Gas piping shall be firmly anchored, without sags or traps, and drained back to the meter. Where traps are unavoidable, provision must be made for their drainage. Rigid gas piping must never be bent. Nonrigid piping, such as copper tubing, when bent, must be done smoothly and without kinks.
It is prohibited for anyone, at any time, under any circumstances, to cut into any pipeline without first shutting off the gas at the meter.
Gas piping between the head of service and the gas meter must be exposed and easily accessible. Gas meters shall be installed as close as possible to the point where the service enters the building at the wall. Gas meters must not be set near furnaces, boilers or in closed compartments of insufficient ventilation or in locations where they will be inaccessible or liable to injury.
Piping designed to supply gas to a domestic appliance through flexible gas tubing shall have a substantial gas cock at the end to which the tubing is to be attached.
With the exception of domestic gas ranges, all gas appliances coming under the following classifications must be connected to an effective flue:
Automatically controlled domestic appliances which use more than ten (10) cubic feet per hour.
Any appliance used for domestic purposes having a demand rate in excess of one hundred (100) cubic feet per hour.
Domestic appliances installed in the same room which have an aggregate demand at normal rating as great as six-hundredths (.06) cubic foot per hour per cubic foot of room content.
Appliances with devices or controls governing the main gas supply which cannot reduce the supply below thirty percent (30%) of the maximum demand shall not be classified as automatically controlled.
Every flue-connected gas appliance, except incinerators, must be equipped with an effective down-draft diverter.
When connecting a flue of any gas appliance to a chimney being used by a house-heating furnace burning another fuel, flue pipes should enter above that used by the furnace.
The use of manually operated dampers on flue pipe connected to domestic gas appliance is prohibited.

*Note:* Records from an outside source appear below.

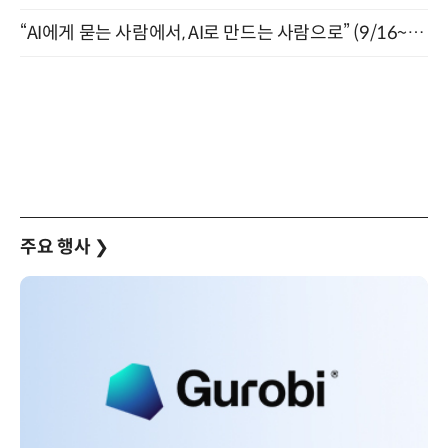
“AI에게 묻는 사람에서, AI로 만드는 사람으로” (9/16~17)
주요 행사
❯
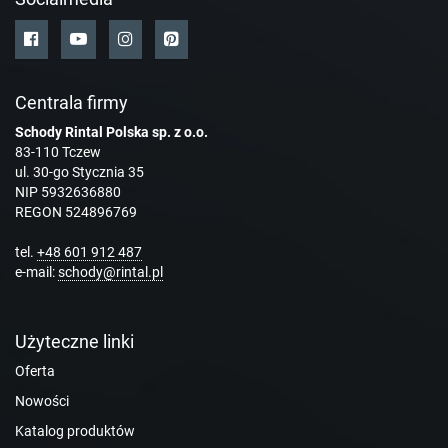
Centrala firmy
Schody Rintal Polska sp. z o.o.
83-110 Tczew
ul. 30-go Stycznia 35
NIP 5932636880
REGON 524896769
tel.
+48 601 912 487
e-mail:
schody@rintal.pl
Użyteczne linki
Oferta
Nowości
Katalog produktów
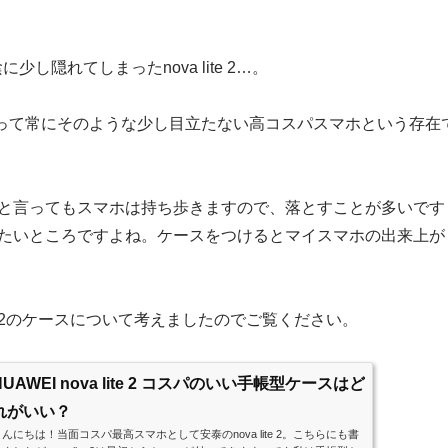
の陰に少し隠れてしまったnova lite 2…。
シリーズって常にそのような少し目立たない高コスパスマホという存在
と言ってもスマホは持ち歩きますので、落とすことが多いです
たいところですよね。ケースをつけるとマイスマホの出来上が
lite 2のケースについて考えましたのでご覧ください。
HUAWEI nova lite 2 コスパのいい手帳型ケースはど
れがいい？
こんにちは！当面コスパ最高スマホとして安泰のnova lite 2。こちらにも書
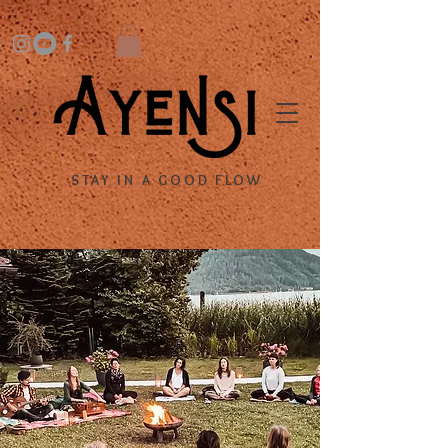
STAY IN A GOOD FLOW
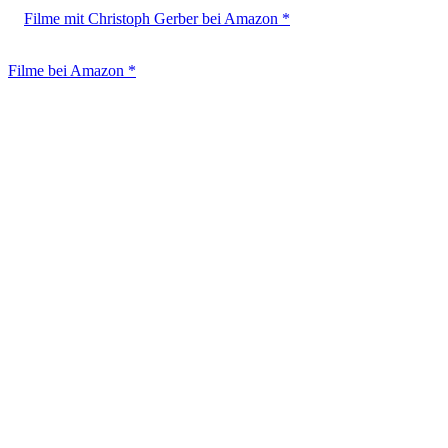
Filme mit Christoph Gerber bei Amazon *
Filme bei Amazon *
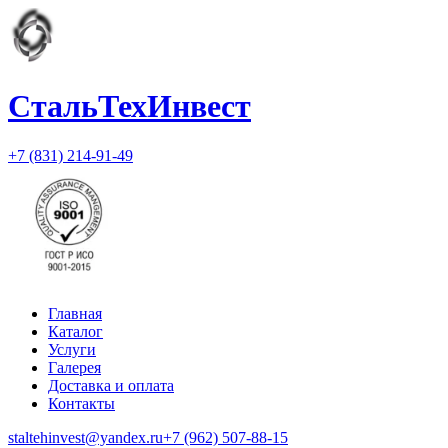
СтальТехИнвест
+7 (831) 214-91-49
Главная
Каталог
Услуги
Галерея
Доставка и оплата
Контакты
staltehinvest@yandex.ru
+7 (962) 507-88-15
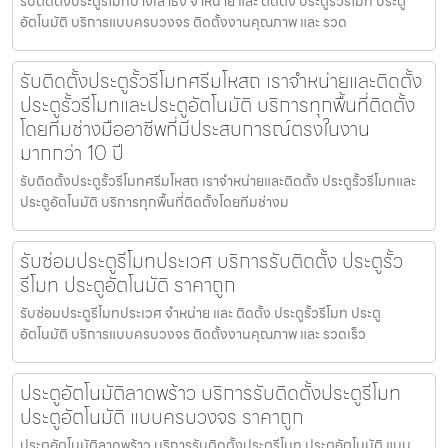
รับติดตั้งประตูรีโมทบางเสาธง จำหน่าย และ ติดตั้ง ประตูรั้วรีโมท ประตู
อัตโนมัติ บริการแบบครบวงจร ติดตั้งงานคุณภาพ และ รวด
รับติดตั้งประตูรั้วรีโมทศรีมโหสถ เราจำหน่ายและติดตั้ง
ประตูรั้วรีโมทและประตูอัตโนมัติ บริการทุกพื้นที่ติดตั้ง
โดยทีมช่างมืออาชีพที่มีประสบการณ์ตรงในงาน
มากกว่า 10 ปี
รับติดตั้งประตูรั้วรีโมทศรีมโหสถ เราจำหน่ายและติดตั้ง ประตูรั้วรีโมทและ
ประตูอัตโนมัติ บริการทุกพื้นที่ติดตั้งโดยทีมช่างม
รับซ่อมประตูรีโมทประเวศ บริการรับติดตั้ง ประตูรั้ว
รีโมท ประตูอัตโนมัติ ราคาถูก
รับซ่อมประตูรีโมทประเวศ จำหน่าย และ ติดตั้ง ประตูรั้วรีโมท ประตู
อัตโนมัติ บริการแบบครบวงจร ติดตั้งงานคุณภาพ และ รวดเร็ว
ประตูอัตโนมัติลาดพร้าว บริการรับติดตั้งประตูรีโมท
ประตูอัตโนมัติ แบบครบวงจร ราคาถูก
ประตูอัตโนมัติลาดพร้าว บริการรับติดตั้งประตูรีโมท ประตูอัตโนมัติ แบบ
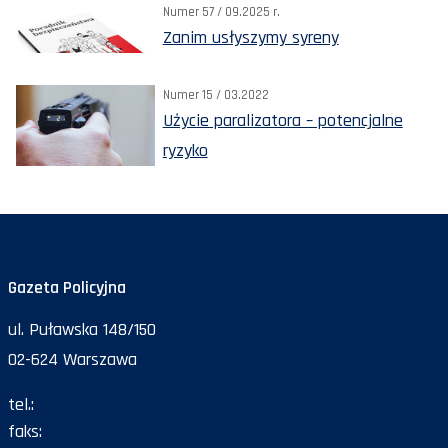
Numer 57 / 09.2025 r.
Zanim usłyszymy syreny
Numer 15 / 03.2022
Użycie paralizatora – potencjalne
ryzyko
Gazeta Policyjna
ul. Puławska 148/150
02-624 Warszawa
tel.:
47 72 161 26
faks:
47 72 168 67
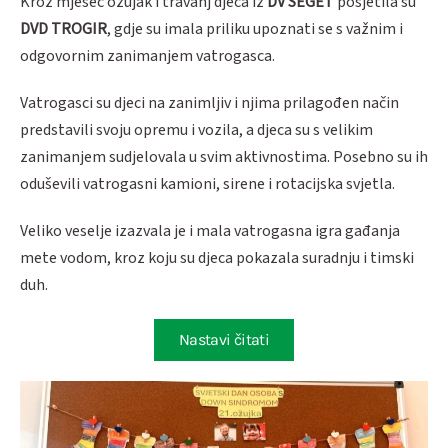
Kroz mjesec ožujak i travanj djeca iz
DV SEGET
posjetila su
DVD TROGIR
, gdje su imala priliku upoznati se s važnim i
odgovornim zanimanjem vatrogasca.
Vatrogasci su djeci na zanimljiv i njima prilagođen način
predstavili svoju opremu i vozila, a djeca su s velikim
zanimanjem sudjelovala u svim aktivnostima. Posebno su ih
oduševili vatrogasni kamioni, sirene i rotacijska svjetla.
Veliko veselje izazvala je i mala vatrogasna igra gađanja
mete vodom, kroz koju su djeca pokazala suradnju i timski
duh.
Nastavi čitati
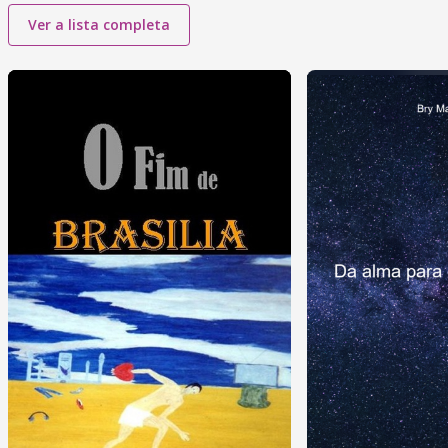
Ver a lista completa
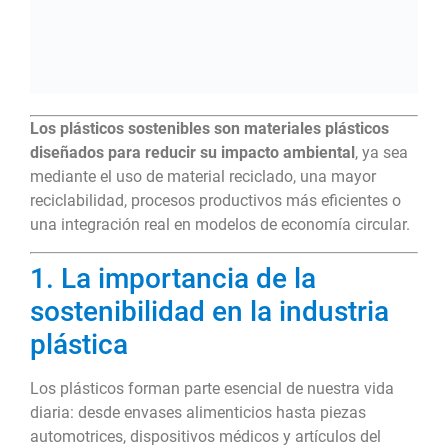
Los plásticos sostenibles son materiales plásticos
diseñados para reducir su impacto ambiental
, ya sea
mediante el uso de material reciclado, una mayor
reciclabilidad, procesos productivos más eficientes o
una integración real en modelos de economía circular.
1. La importancia de la
sostenibilidad en la industria
plástica
Los plásticos forman parte esencial de nuestra vida
diaria: desde envases alimenticios hasta piezas
automotrices, dispositivos médicos y artículos del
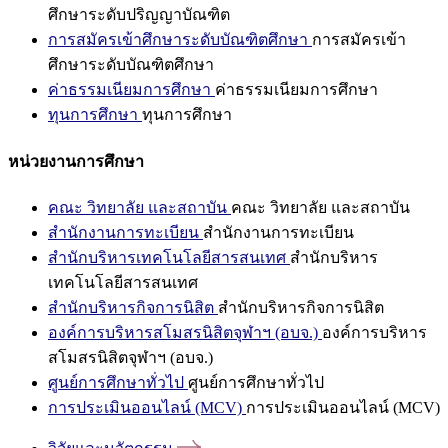
ศึกษาระดับปริญญาบัณฑิต
การสมัครเข้าศึกษาระดับบัณฑิตศึกษา
การสมัครเข้า
ศึกษาระดับบัณฑิตศึกษา
ค่าธรรมเนียมการศึกษา
ค่าธรรมเนียมการศึกษา
ทุนการศึกษา
ทุนการศึกษา
หน่วยงานการศึกษา
คณะ วิทยาลัย และสถาบัน
คณะ วิทยาลัย และสถาบัน
สำนักงานการทะเบียน
สำนักงานการทะเบียน
สำนักบริหารเทคโนโลยีสารสนเทศ
สำนักบริหาร
เทคโนโลยีสารสนเทศ
สำนักบริหารกิจการนิสิต
สำนักบริหารกิจการนิสิต
องค์การบริหารสโมสรนิสิตจุฬาฯ (อบจ.)
องค์การบริหาร
สโมสรนิสิตจุฬาฯ (อบจ.)
ศูนย์การศึกษาทั่วไป
ศูนย์การศึกษาทั่วไป
การประเมินออนไลน์ (MCV)
การประเมินออนไลน์ (MCV)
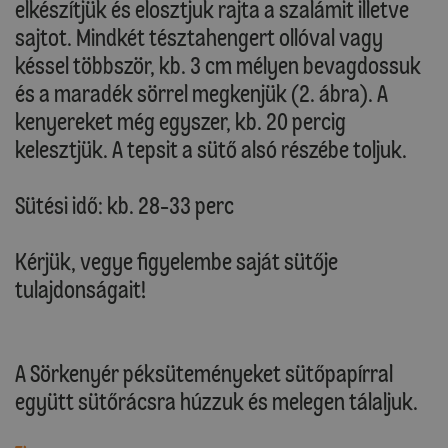
elkészítjük és elosztjuk rajta a szalámit illetve
sajtot. Mindkét tésztahengert ollóval vagy
késsel többször, kb. 3 cm mélyen bevagdossuk
és a maradék sörrel megkenjük (2. ábra). A
kenyereket még egyszer, kb. 20 percig
kelesztjük. A tepsit a sütő alsó részébe toljuk.
Sütési idő: kb. 28-33 perc
Kérjük, vegye figyelembe saját sütője
tulajdonságait!
A Sörkenyér péksüteményeket sütőpapírral
együtt sütőrácsra húzzuk és melegen tálaljuk.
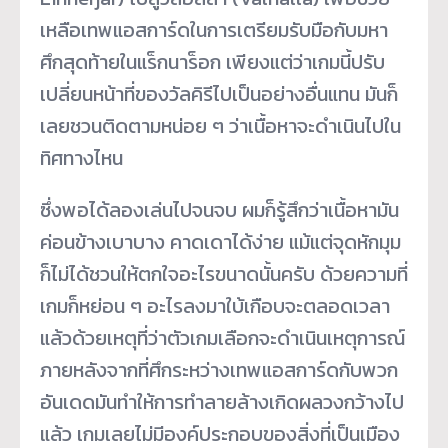
เหลือเทพแอสการ์ดในการเตรียมรับมือกับมหา
ศึกสุดท้ายในแร็กนาร็อก เพียงแต่ว่าเกมนี้ปรับ
เปลี่ยนหน้าที่ของวัลคิรีไปเป็นอย่างอื่นแทน มันก็
เลยชวนติดตามหน่อย ๆ ว่าเนื้อหาจะดำเนินไปใน
ทิศทางไหน
ซึ่งพอได้ลองเล่นไปจนจบ ผมก็รู้สึกว่าเนื้อหามัน
ค่อนข้างเบาบาง คาดเดาได้ง่าย แม้แต่จุดหักมุม
ก็ไม่ได้ชวนให้ตกใจอะไรขนาดนั้นครับ ด้วยความที่
เกมก็หย่อน ๆ อะไรลงมาใบ้เกือบจะตลอดเวลา
แล้วด้วยเหตุที่ว่าตัวเกมเลือกจะดำเนินเหตุการณ์
ภายหลังจากที่ศึกระหว่างเทพแอสการ์ดกับพวก
อันเดดมันทำให้การทำลายล้างเกิดผลวงกว้างไป
แล้ว เกมเลยไม่มีองค์ประกอบของสิ่งที่เป็นเมือง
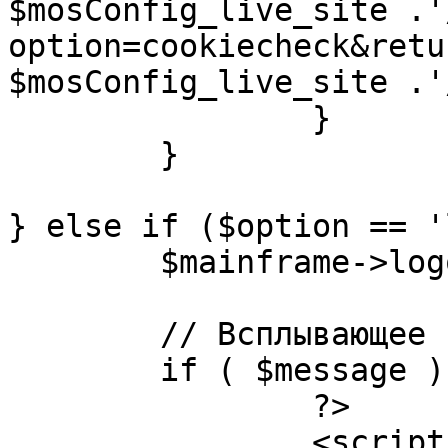
$mosConfig_live_site .'
option=cookiecheck&retu
$mosConfig_live_site .'
		}

	}

} else if ($option == '
	$mainframe->logout();

	// Всплывающее сообщение JS

	if ( $message ) {

		?>

		<script language="javascript" 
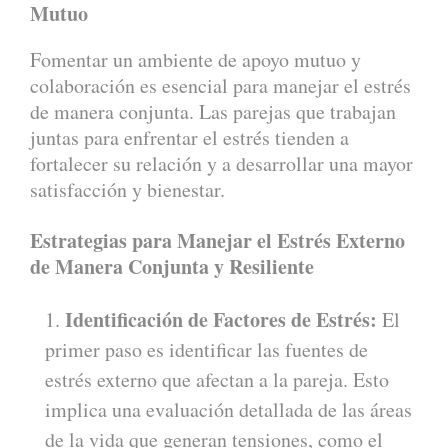
Mutuo
Fomentar un ambiente de apoyo mutuo y
colaboración es esencial para manejar el estrés
de manera conjunta. Las parejas que trabajan
juntas para enfrentar el estrés tienden a
fortalecer su relación y a desarrollar una mayor
satisfacción y bienestar.
Estrategias para Manejar el Estrés Externo
de Manera Conjunta y Resiliente
Identificación de Factores de Estrés:
El
primer paso es identificar las fuentes de
estrés externo que afectan a la pareja. Esto
implica una evaluación detallada de las áreas
de la vida que generan tensiones, como el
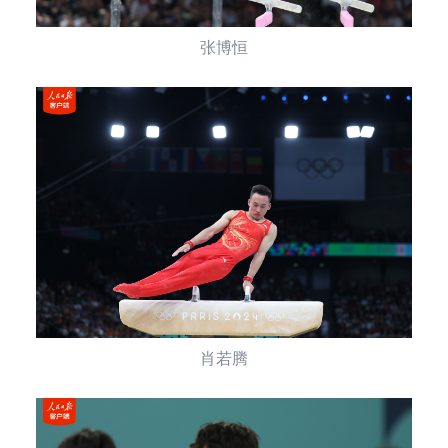
张博恒
肖若腾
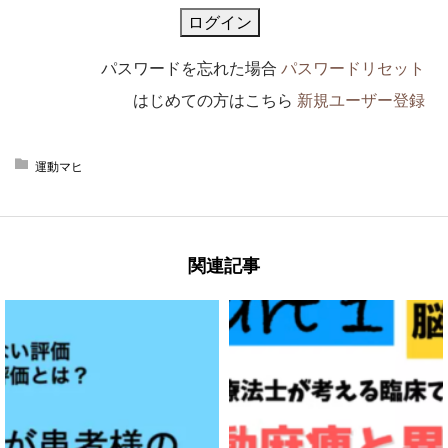
パスワードを忘れた場合
パスワードリセット
はじめての方はこちら
新規ユーザー登録
運動マヒ
関連記事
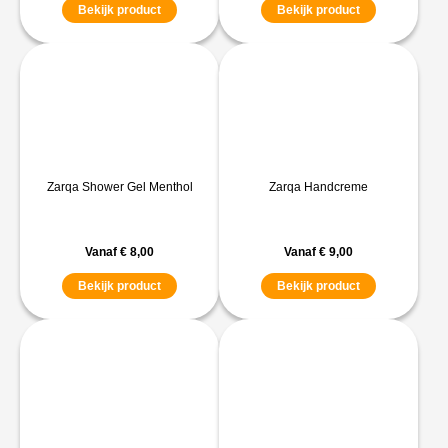
Bekijk product
Bekijk product
Zarqa Shower Gel Menthol
Zarqa Handcreme
Vanaf
€
8,00
Vanaf
€
9,00
Bekijk product
Bekijk product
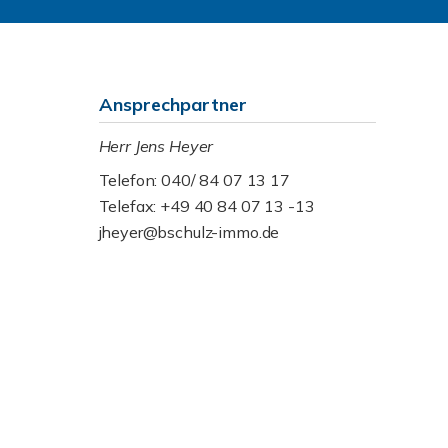
Ansprechpartner
Herr Jens Heyer
Telefon: 040/ 84 07 13 17
Telefax: +49 40 84 07 13 -13
jheyer@bschulz-immo.de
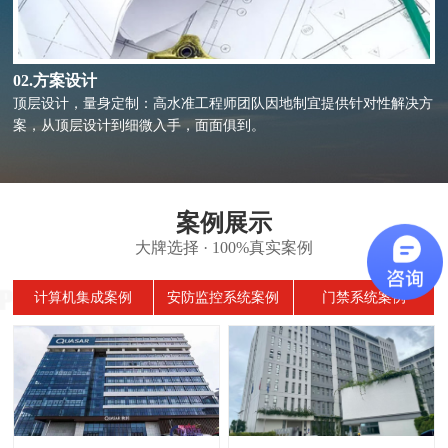
02.方案设计
顶层设计，量身定制：高水准工程师团队因地制宜提供针对性解决方
案，从顶层设计到细微入手，面面俱到。
案例展示
大牌选择 · 100%真实案例
计算机集成案例
安防监控系统案例
门禁系统案例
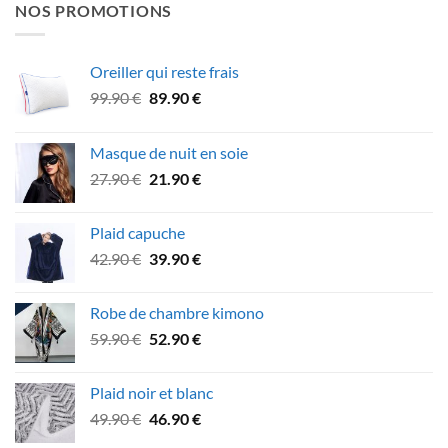
NOS PROMOTIONS
Oreiller qui reste frais
Le
Le
99.90
€
89.90
€
prix
prix
initial
actuel
Masque de nuit en soie
était :
est :
Le
Le
27.90
€
21.90
€
99.90 €.
89.90 €.
prix
prix
initial
actuel
Plaid capuche
était :
est :
Le
Le
42.90
€
39.90
€
27.90 €.
21.90 €.
prix
prix
initial
actuel
Robe de chambre kimono
était :
est :
Le
Le
59.90
€
52.90
€
42.90 €.
39.90 €.
prix
prix
initial
actuel
Plaid noir et blanc
était :
est :
Le
Le
49.90
€
46.90
€
59.90 €.
52.90 €.
prix
prix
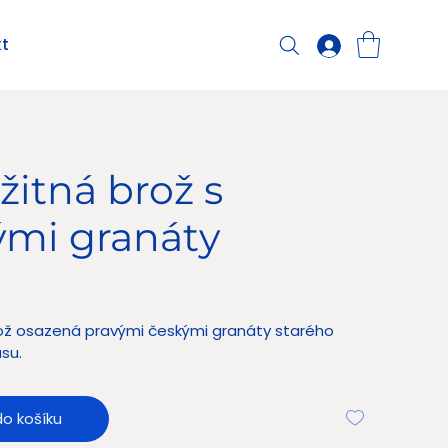
t
žitná brož s
ými granáty
 Kč
rož osazená pravými českými granáty starého
su.
do košíku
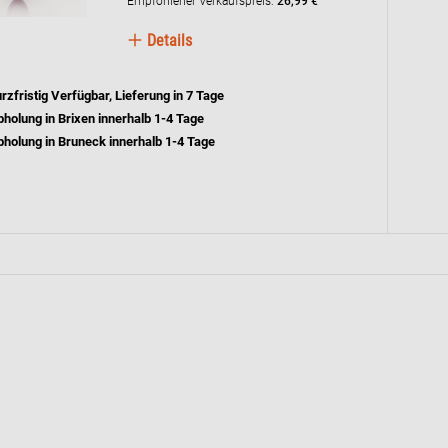
Empfohlener Verkaufspreis:
26,99 €
Details
rzfristig Verfügbar, Lieferung in 7 Tage
holung in Brixen innerhalb 1-4 Tage
holung in Bruneck innerhalb 1-4 Tage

No automatic or semiautomatic gas water heaters, or heaters equipped with remote control, electrical or mechanical, may be installed unless equipped with an effective device to prevent the escape of unburned gas from the heater's main gas supply.
A temperature and pressure relief valve shall be installed on all automatic water heaters on the hot water line as close to the appliance as practical. The discharge from the relief valve shall be piped so that discharging water will not cause injury or damage to premises or property.
Gas coil tank heaters on which the gas cocks are operated manually by chains, wires, levers or other mechanical devices from floors above are prohibited.
Gas ranges must be set level and at least six (6) inches away from unprotected wood and three (3) inches from protected wood and fireproof walls, but may be flush with protected wood and fireproof walls if flue is connected and oven is insulated.
All provisions of this chapter dealing with gas piping and appliances, except §§ 122-3, 122-71 and 122-72, shall apply only to domestic installations and not to commercial or industrial installations.
Any person violating any of the provisions of § 122-78, shall, upon conviction thereof, pay a fine of not more than five hundred dollars ($500.) or imprisonment for a term not to exceed ninety (90) days, or both.